I thought using a separate data structure was supposed to use less memory, and be faster, but I suppose that is the price instead?

Here is the source for the "Store data in PVirtualNode": http://pastebin.com/j6L2eHJt

Here is the source for the "Store data in Seperate Datastructure": http://pastebin.com/iSwR0hW1

Brevity answered 13/5, 2011 at 14:0 Comment(2)
Also be sure you measure the right memory. Not "memory usage" or "Workingset" from taskmanager, but "VM Size" or "Commit Size"Impinge
Or better yet use AQTime to measure your VCL object memory usage directly.Southwards
T
21

The first problem I see with your separate-data-structure code is that it incorrectly makes the category own the users. That means that if the same physical person is in two categories, it will appear in your data structure as though there are two completely separate people. You'll spend the lifetime of the project regretting that decision.

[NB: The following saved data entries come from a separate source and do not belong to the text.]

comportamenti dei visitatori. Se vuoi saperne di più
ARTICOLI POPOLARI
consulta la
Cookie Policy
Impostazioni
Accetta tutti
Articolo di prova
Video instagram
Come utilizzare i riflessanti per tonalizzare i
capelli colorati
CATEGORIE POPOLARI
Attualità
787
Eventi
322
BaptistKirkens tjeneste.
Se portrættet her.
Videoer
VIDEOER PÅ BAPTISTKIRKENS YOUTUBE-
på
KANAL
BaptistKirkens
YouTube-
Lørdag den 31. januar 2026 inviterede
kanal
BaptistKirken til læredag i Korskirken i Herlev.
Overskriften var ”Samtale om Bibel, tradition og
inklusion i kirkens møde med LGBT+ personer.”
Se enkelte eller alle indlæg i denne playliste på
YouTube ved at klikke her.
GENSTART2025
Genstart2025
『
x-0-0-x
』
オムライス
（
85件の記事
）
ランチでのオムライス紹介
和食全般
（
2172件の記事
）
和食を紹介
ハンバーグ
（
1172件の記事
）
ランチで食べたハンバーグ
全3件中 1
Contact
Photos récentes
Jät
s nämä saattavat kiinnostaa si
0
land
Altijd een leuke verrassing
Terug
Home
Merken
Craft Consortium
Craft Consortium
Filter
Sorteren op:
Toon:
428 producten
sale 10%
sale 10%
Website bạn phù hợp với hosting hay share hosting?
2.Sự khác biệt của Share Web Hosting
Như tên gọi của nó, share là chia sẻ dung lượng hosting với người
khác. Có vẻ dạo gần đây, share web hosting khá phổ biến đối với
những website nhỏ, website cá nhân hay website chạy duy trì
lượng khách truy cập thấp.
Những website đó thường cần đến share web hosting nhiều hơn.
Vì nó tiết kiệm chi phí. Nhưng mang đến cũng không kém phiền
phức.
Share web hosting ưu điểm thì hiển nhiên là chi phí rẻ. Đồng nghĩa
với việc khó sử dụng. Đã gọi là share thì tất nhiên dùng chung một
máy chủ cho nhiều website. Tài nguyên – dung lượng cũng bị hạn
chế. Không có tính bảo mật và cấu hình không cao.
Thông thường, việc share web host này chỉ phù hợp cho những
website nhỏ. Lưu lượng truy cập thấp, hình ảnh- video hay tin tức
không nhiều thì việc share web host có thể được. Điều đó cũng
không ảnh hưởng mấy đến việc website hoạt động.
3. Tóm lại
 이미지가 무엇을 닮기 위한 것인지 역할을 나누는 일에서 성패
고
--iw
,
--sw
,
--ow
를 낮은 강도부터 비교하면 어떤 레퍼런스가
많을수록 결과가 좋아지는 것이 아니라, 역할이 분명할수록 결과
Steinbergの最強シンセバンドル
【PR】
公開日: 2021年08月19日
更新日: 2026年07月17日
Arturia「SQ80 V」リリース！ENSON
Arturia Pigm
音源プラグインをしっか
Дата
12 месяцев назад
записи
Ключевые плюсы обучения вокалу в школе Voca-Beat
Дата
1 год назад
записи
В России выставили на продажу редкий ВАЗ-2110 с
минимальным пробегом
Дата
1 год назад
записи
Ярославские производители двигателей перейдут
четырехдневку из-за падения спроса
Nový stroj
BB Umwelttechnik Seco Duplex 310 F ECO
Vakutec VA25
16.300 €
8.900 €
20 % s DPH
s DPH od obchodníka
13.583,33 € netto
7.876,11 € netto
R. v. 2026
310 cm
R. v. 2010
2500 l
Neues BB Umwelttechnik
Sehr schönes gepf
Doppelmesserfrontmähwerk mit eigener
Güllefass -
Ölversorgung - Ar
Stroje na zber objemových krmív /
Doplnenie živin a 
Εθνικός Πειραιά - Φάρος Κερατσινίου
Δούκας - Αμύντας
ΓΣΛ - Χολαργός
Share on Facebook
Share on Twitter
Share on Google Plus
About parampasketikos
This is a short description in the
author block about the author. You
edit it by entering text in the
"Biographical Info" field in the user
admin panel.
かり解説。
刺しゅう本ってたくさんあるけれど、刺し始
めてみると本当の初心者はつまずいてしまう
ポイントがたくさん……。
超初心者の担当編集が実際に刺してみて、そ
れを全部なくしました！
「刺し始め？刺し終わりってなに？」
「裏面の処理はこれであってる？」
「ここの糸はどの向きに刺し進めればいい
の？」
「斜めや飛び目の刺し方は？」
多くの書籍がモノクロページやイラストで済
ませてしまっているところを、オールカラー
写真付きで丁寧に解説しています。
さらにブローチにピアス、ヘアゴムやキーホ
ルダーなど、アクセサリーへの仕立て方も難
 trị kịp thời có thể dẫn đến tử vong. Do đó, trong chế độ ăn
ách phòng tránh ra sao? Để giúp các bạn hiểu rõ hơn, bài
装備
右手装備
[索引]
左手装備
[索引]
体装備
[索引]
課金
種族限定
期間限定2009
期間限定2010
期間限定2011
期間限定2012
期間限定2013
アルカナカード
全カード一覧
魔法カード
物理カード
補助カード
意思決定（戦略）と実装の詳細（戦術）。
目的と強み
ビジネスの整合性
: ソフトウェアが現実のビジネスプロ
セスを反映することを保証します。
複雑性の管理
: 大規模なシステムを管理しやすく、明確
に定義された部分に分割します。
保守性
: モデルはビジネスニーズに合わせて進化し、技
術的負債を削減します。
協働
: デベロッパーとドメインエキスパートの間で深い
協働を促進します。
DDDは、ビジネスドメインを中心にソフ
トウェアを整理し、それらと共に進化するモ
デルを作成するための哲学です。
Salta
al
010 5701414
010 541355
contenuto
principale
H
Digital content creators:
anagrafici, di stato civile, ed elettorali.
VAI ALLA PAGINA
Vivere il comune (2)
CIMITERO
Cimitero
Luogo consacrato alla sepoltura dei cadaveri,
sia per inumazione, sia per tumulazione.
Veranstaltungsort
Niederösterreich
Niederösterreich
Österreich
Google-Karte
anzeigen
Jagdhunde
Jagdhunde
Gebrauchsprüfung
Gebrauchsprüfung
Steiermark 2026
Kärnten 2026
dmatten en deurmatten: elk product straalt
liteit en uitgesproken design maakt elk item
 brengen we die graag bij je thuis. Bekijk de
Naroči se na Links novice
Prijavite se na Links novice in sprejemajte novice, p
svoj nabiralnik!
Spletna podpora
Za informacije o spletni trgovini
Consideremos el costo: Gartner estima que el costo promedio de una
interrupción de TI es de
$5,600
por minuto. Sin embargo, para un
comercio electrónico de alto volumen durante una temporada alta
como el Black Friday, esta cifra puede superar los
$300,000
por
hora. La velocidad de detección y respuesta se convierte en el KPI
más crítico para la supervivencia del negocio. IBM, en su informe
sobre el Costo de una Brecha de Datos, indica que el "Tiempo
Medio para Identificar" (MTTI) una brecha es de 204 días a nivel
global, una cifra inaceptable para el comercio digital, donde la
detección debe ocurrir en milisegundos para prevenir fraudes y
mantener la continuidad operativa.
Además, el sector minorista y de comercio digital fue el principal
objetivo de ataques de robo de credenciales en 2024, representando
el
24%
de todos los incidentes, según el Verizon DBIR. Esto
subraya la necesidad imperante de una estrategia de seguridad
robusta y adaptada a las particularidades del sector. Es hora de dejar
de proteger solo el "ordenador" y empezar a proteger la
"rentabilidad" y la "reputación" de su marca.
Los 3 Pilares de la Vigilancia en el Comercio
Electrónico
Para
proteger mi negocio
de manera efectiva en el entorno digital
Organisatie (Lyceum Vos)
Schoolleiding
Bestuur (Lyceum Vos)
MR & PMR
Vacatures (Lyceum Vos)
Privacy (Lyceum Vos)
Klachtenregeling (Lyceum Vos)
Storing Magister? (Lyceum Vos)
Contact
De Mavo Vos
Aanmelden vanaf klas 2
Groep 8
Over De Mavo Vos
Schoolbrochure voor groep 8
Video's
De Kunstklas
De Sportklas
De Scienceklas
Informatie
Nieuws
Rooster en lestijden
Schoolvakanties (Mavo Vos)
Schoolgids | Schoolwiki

You need a list of users, and you need a list of categories. A user can contain a list of categories that it belongs to, or a category can contain a list of users that belong to it. Maybe both.

type
  TUser = class;
  TCategory = class;
  TContactList = class
  private
    FUsers: TObjectList<TUser>;
    FCategories: TObjectList<TCategory>;
  end;

  TUser = class
  private
    FCategories: TObjectList<TCategory>;
  public
    constructor Create(const DisplayName: string; SkypeID: Integer);
    property DisplayName: string;
    property SkypeID: Integer;
    property Categories: TObjectList<TCategory> read FCategories;
  end;

  TCategory = class
  private
    FUsers: TObjectList<TUser>;
  public
    constructor Create(const Name: string; ID: Integer);
    property Name: string;
    property ID: Integer;
    property Users: TObjectList<TUser> read FUsers;
  end;

constructor TContactList.Create;
begin
  // The contact list is the single master list of all contacts; it
  // owns the user objects, so set OwnsObjects = True
  FUsers := TObjectList<TUser>.Create(True);
  FCategories := TObjectList<TCategory>.Create(True);
end;

constructor TUser.Create;
begin
  // A user does not own its categories; set OwnsObjects = False
  FCategories := TObjectList<TCategory>.Create(False);
end;

constructor TCategory.Create;
begin
  // A category does not own its members; set OwnsObjects = False
  FUsers := TObjectList<TUser>.Create(False);
end;

Notice how this code makes no mention of the tree control. A contact list does not own a tree control. If it did, then you'd be right back where you started months ago, where you had the problem of how to display users in multiple tree controls. And also notice that a user can appear in more than category, but no single category owns that user. Instead, the contact list owns the user, and grants categories permission to refer to them, and vice versa.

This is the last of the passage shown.